To eliminate artifacts inside the data areas on the right and bottom of your image, make sure the tile/stripe size is a multiple of 8 or 16 (see the note about RGB jpeg compression on the GeoTiff driver page linked above): -co blockxsize=256 -co blockysize=256. If that doesn't work, make sure your total image height and width are multiples of your block size (see this mailing list thread).

Lossless Compression with Deflate and LZW

When I'm working with large elevation datasets and want compression that preserves the original data, I'll usually use deflate compression (-co compress=deflate). This generally seems to give me higher compression ratios than LZW compression (the other main lossless compression scheme)—I've seen it reduce file size by around 50%, but your mileage may vary based on specific datasets.

You can use the -co predictor and -co num_threads options when working with LZW or deflate compression to speed up the compression. If you're just working with aerial imagery, -co predictor=3 doesn't make sense because your data isn't in floating point format (i.e., it's all whole numbers). These can be useful for very large datasets, but the smallish example dataset below only took a few seconds to compress no matter the method.

Compression Comparison

I used the San Francisco Bay image available from Earthstar Geographics to do a basic comparison of the compression schemes we've discussed. The image is 7204 x 7204 pixels in three bands of type byte, originally in the GeoTiff format. Note that the compression percentages will vary between every image (the relatively poor compression for LZW surprised me here) but the general ranking should stay the same.

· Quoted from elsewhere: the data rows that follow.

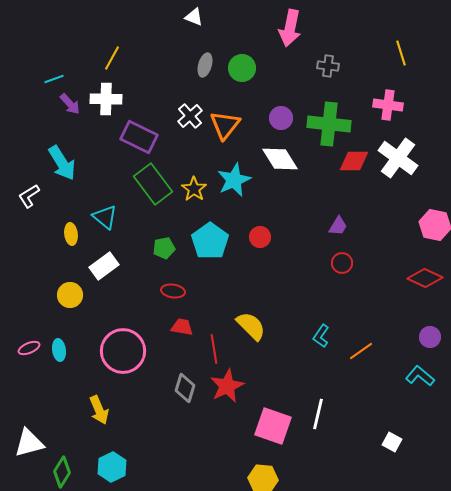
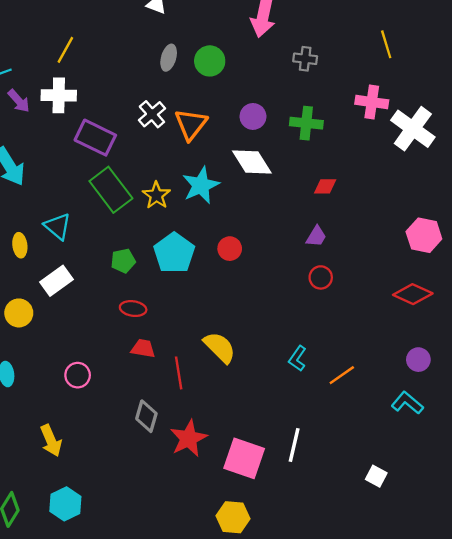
green cross: (329, 124) -> (306, 123), size x0.7
white cross: (398, 158) -> (413, 129), moved
red diamond: (354, 161) -> (325, 186), moved, size x0.7
pink circle: (123, 351) -> (78, 375), size x0.5
red star: (227, 386) -> (189, 438), moved

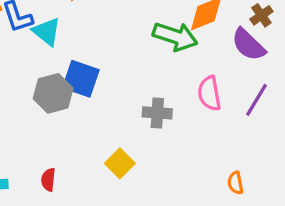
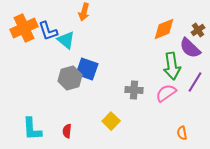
green arrow: (175, 36) -> (172, 66), moved, turned 64
pink semicircle: (209, 93) -> (166, 93), moved, turned 65

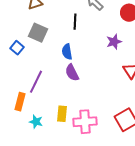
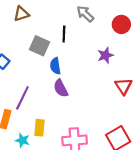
gray square: (38, 33) -> (39, 46), moved
yellow rectangle: (62, 114) -> (39, 128), moved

Compression Scheme	File Size	% of Original File Size	Lossy/Lossless
Uncompressed	155.9 MB	n/a	n/a
Deflate (z=6)	112.7 MB	72.3%	Lossless
LZW	142.9 MB	91.7%	Lossless
jpeg (75% Quality)	25.1 MB	16.1%	Lossy
jpeg (YcBcR, 75% Quality)	9.1 MB	4.8%	Lossy
jpeg (YcBcR, 90% Quality)	14.9 MB	9.49%	Lossy
ECW (2:1, from vendor)	28.3 MB	18.2%	Lossy

Note: The file sizes here were calculated on a Mac, which defines a MB as 1000^2 bytes (decimal-based), while Windows currently defines a MB as 1024^2 bytes (binary-based). If you download the example file yourself, you'll see the metadata file says its 148 MB, which would be the Windows version of the size. Confusing? Yeah.

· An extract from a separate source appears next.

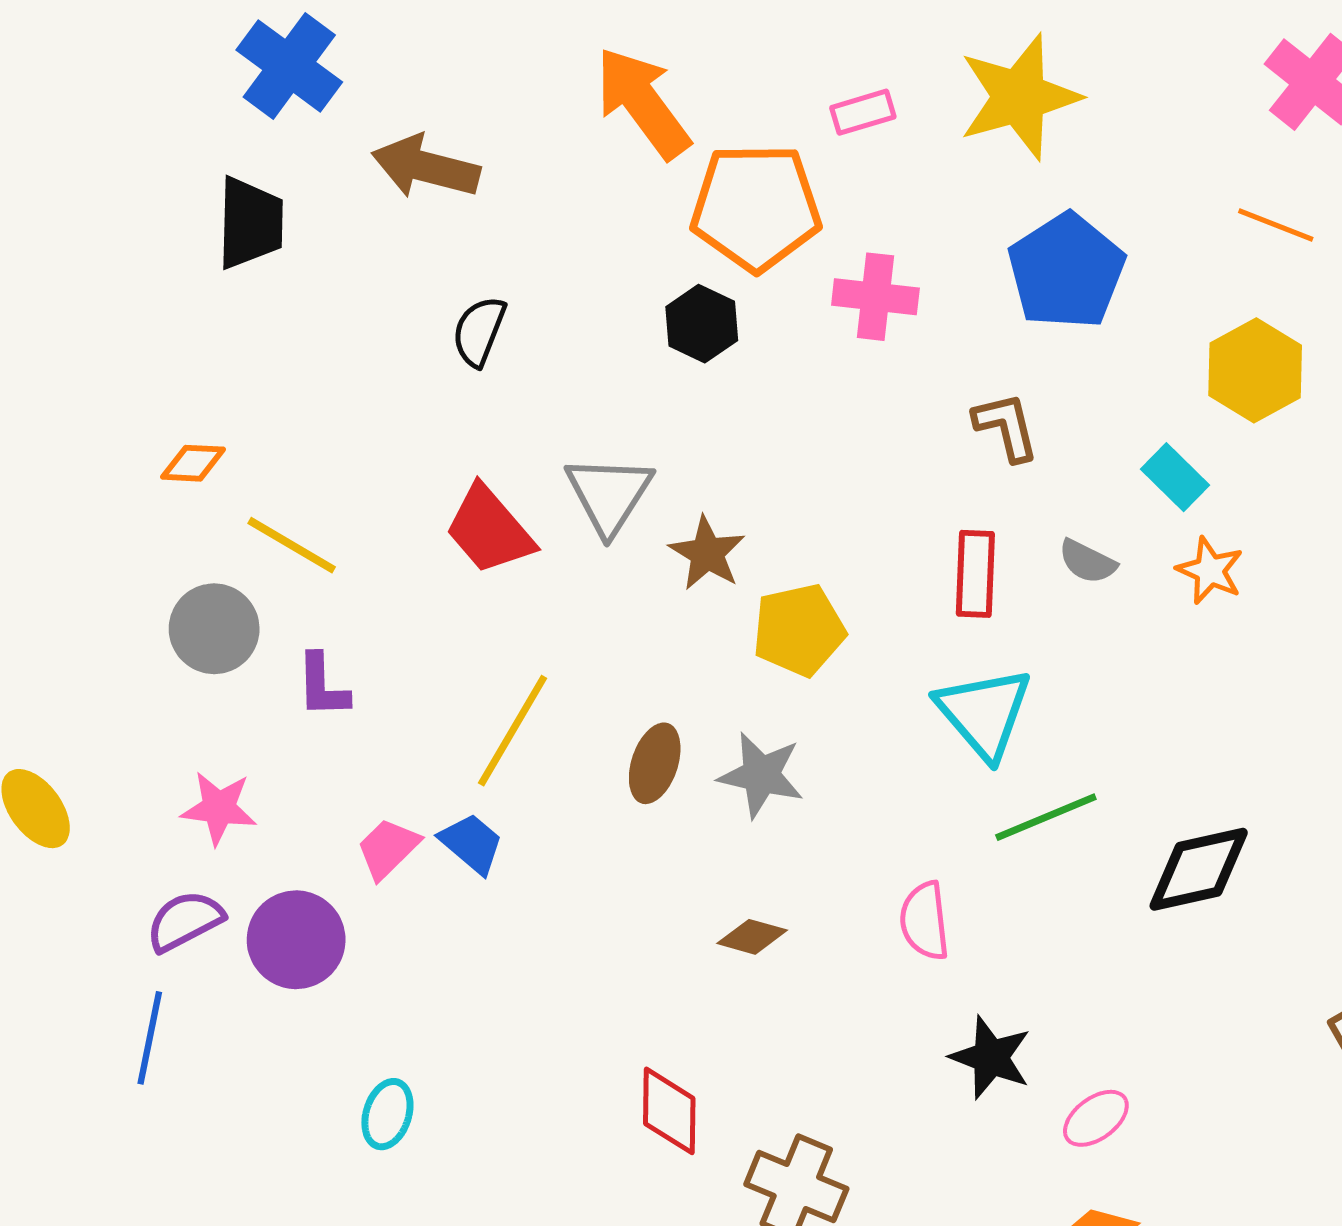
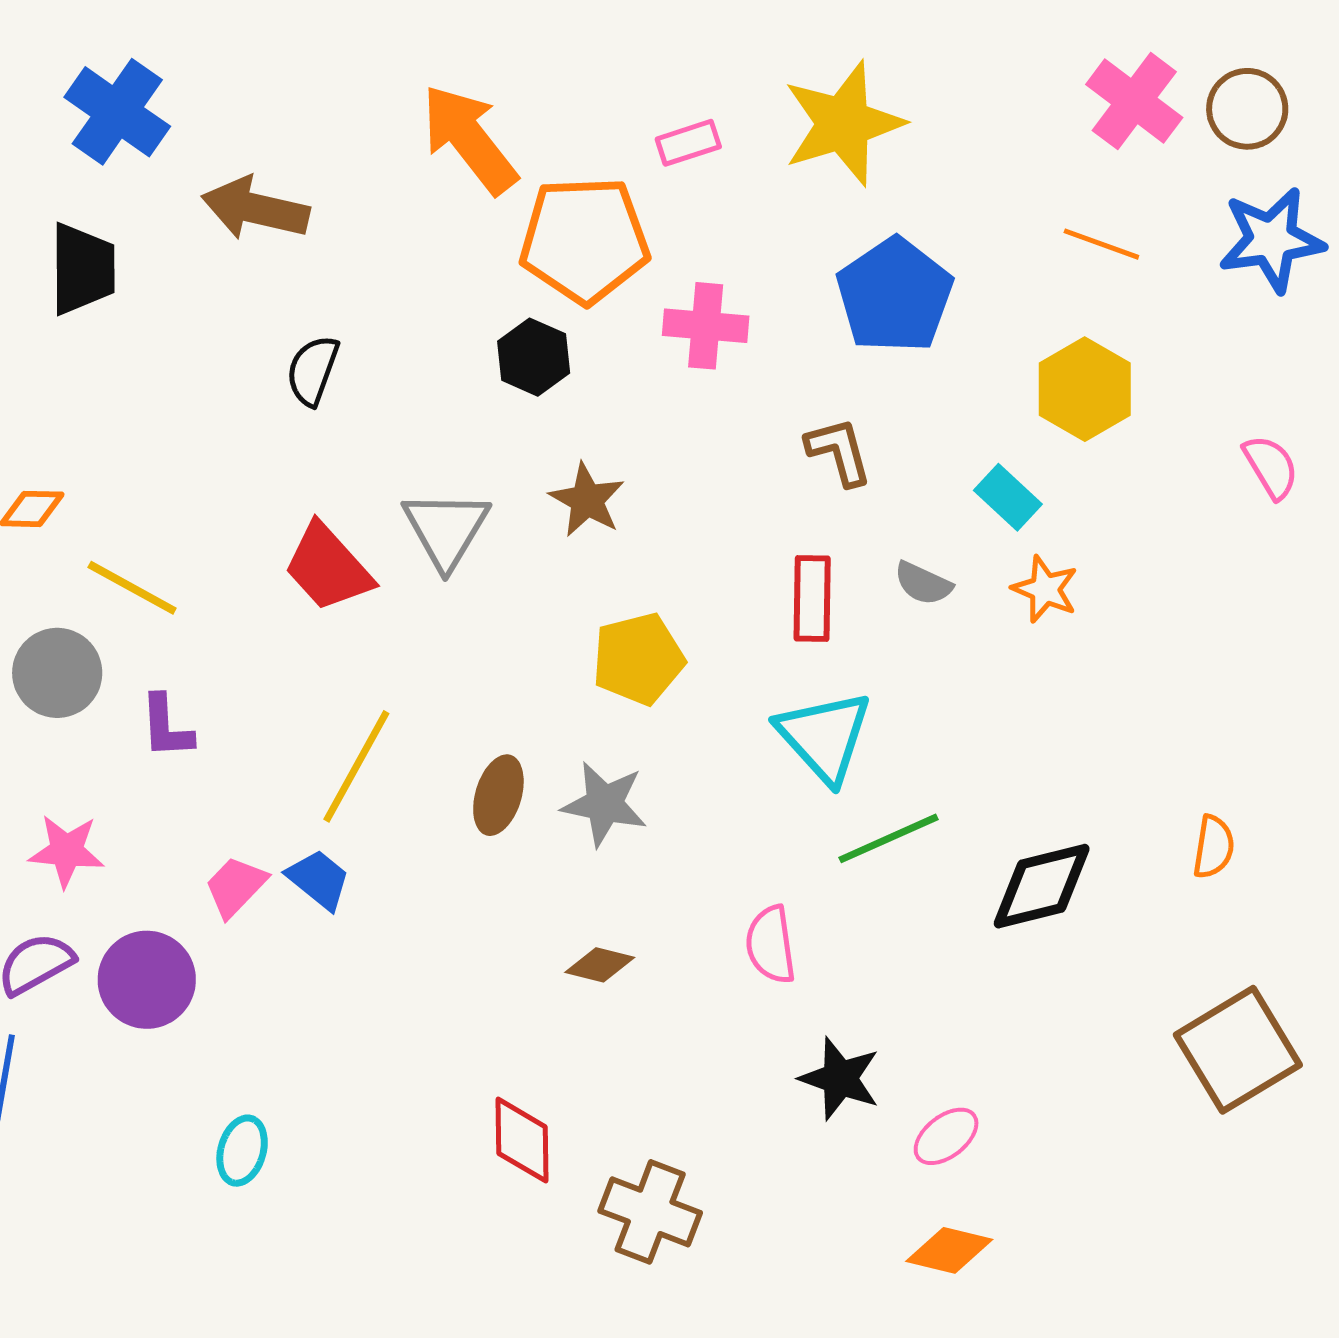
brown star: (707, 553) -> (587, 500), moved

The jpeg compression is the clear winner here, and zoomed in to actual size (one pixel in the image is one pixel on my monitor) I couldn't tell any difference even between the 75% quality jpeg and the uncompressed GeoTiff.

Compression and BigTIFF

The default TIFF format only allows for files 4 GB or smaller. GDAL overcomes this barrier with the BigTIFF creation option that allows for really big files. The default option is if_needed, which tries to figure out if the new file will be greater than 4 GB and sets the flag if needed. Because this is the default, you have probably already created uncompressed GeoTiffs larger than 4 GB without even realizing this option exists.

However, compression throws a wrench into this default. The driver doesn't know how well the compression will work and fails to set the BigTIFF option, which often leads to write errors when creating large datasets. Whenever I'm working with large compressed datasets I use -co bigtiff=yes if there's any possibility the output will be greater than 4 GB.

ECW and MrSid

I've mentioned "ECW" and "MrSid" a couple times in this series. These are different formats (not compression options for GeoTiffs) that use mathematical magic known as wavelets to achieve lossy compression ratios greater than what's possible with jpeg, and with better image quality and data access to boot. Several Jpeg2000 compression schemes also use wavelet-based compression in a similar matter.

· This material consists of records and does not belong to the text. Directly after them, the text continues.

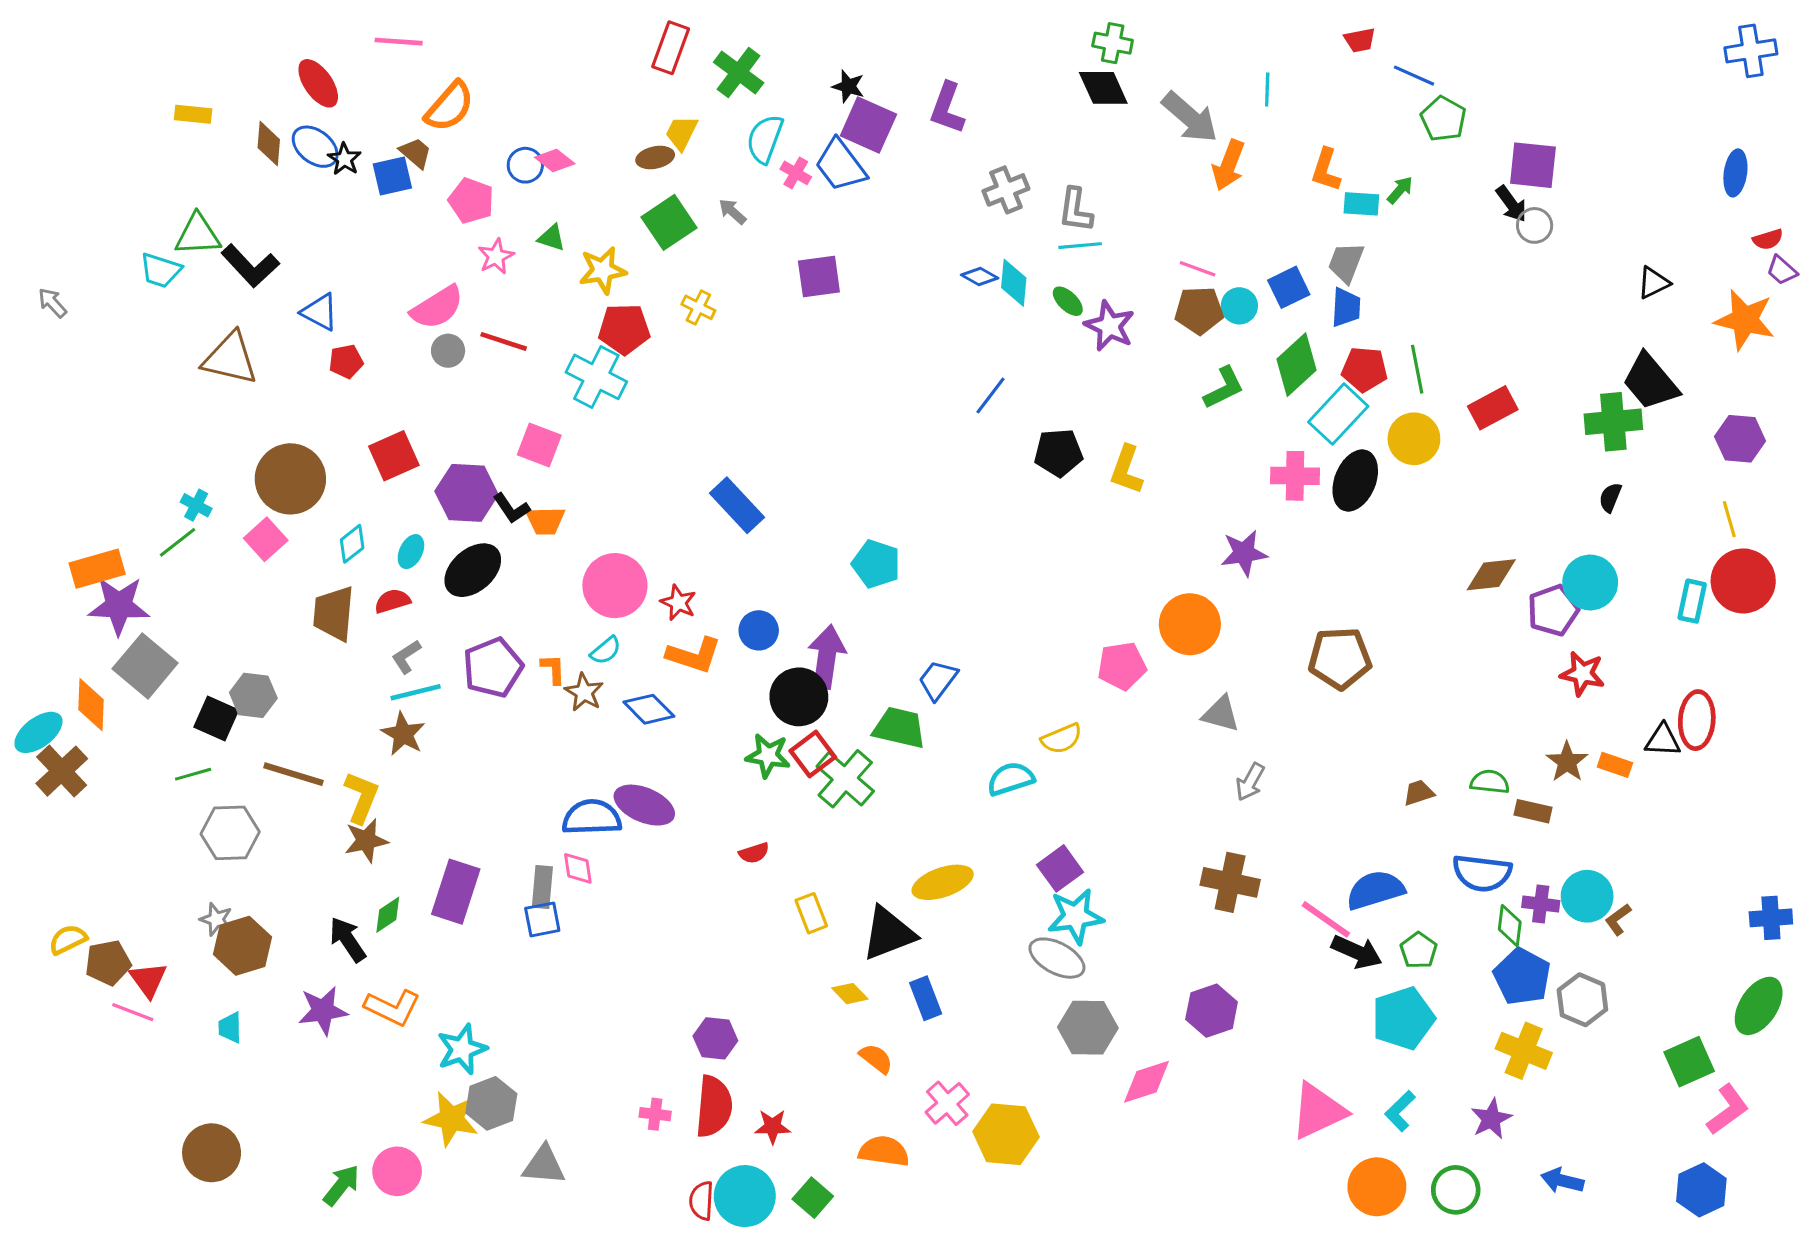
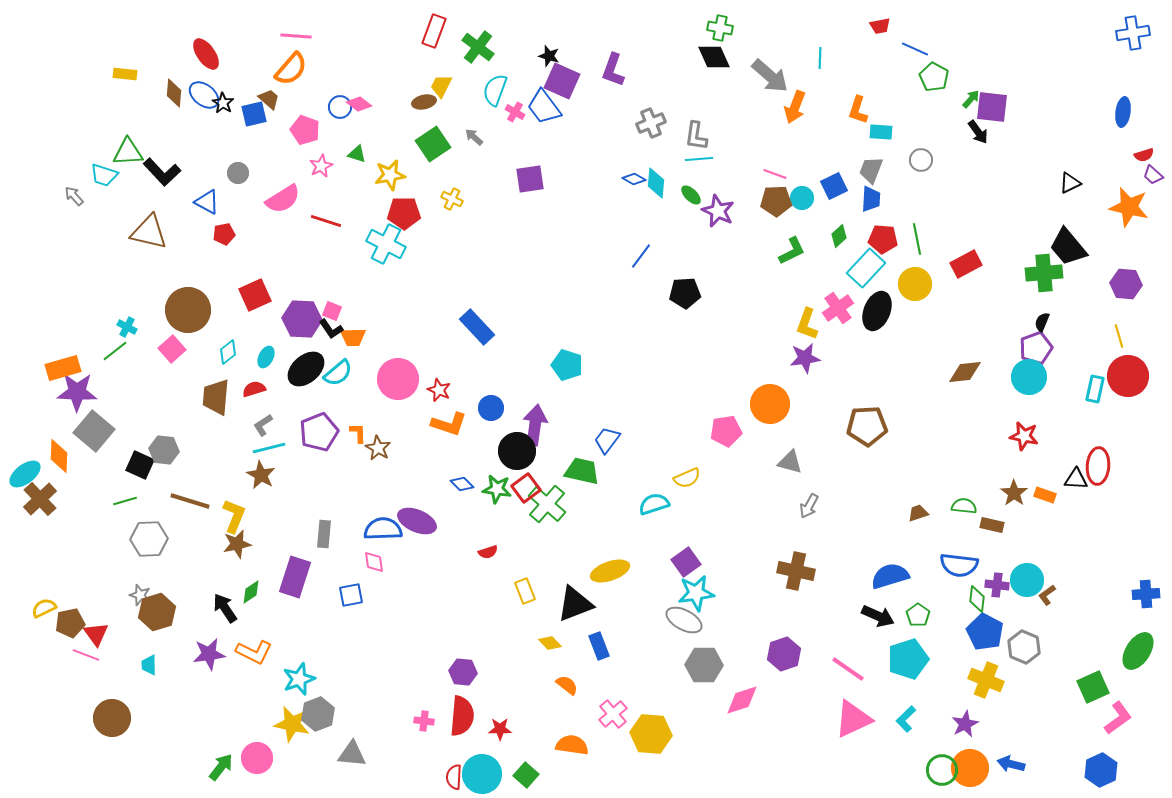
pink line: (399, 42) -> (296, 36), moved
green arrow: (1400, 190) -> (971, 99), moved
gray circle: (1535, 225) -> (921, 160), moved
gray arrow: (52, 303) -> (74, 196), moved
gray circle: (448, 351) -> (238, 173), moved
green diamond: (1297, 365) -> (839, 236), size x0.6
pink square: (539, 445) -> (332, 311), moved, size x0.7
yellow L-shape: (1127, 470) -> (807, 324), moved
pink cross: (1295, 476) -> (838, 308), turned -36
purple pentagon: (1553, 610) -> (1036, 348), moved
cyan semicircle: (606, 651) -> (338, 373), moved, size x1.4
blue diamond: (649, 709) -> (462, 484), moved, size x0.7
gray rectangle: (542, 887) -> (324, 534), moved
pink line: (1326, 919) -> (848, 669), moved
brown circle: (212, 1153) -> (112, 718), moved
orange circle: (1377, 1187) -> (970, 768), moved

The potential downside is that these are not open formats—they are protected by patents and require special (and possibly expensive) licenses. There's usually a free license for reading the data (which is what allows GDAL to read them), but creating them (or in the case of ECW, distributing images from a server as part of a webmap) require ponying up the license fee. You're the only one who can decide if that route is best for you.

Next up

Our next post will investigate gdal_translate, one of the most common and most useful GDAL tools.

Notes
Paul Ramsey's excellently concise compression discussion: http://blog.cleverelephant.ca/2015/02/geotiff-compression-for-dummies.html
Kersten Clauss' discussion (and test script!) on GDAL's lossless compression options: http://www.digital-geography.com/geotiff-compression-comparison/
A deep discussion on jpeg compression by Even Rouault, one of the GDAL developers: http://erouault.blogspot.com/2014/04/advanced-jpeg-in-tiff-uses-in-gdal.html (Seriously, this guy is awesome. Super knowledgeable and very active on the gdal-dev mailing list).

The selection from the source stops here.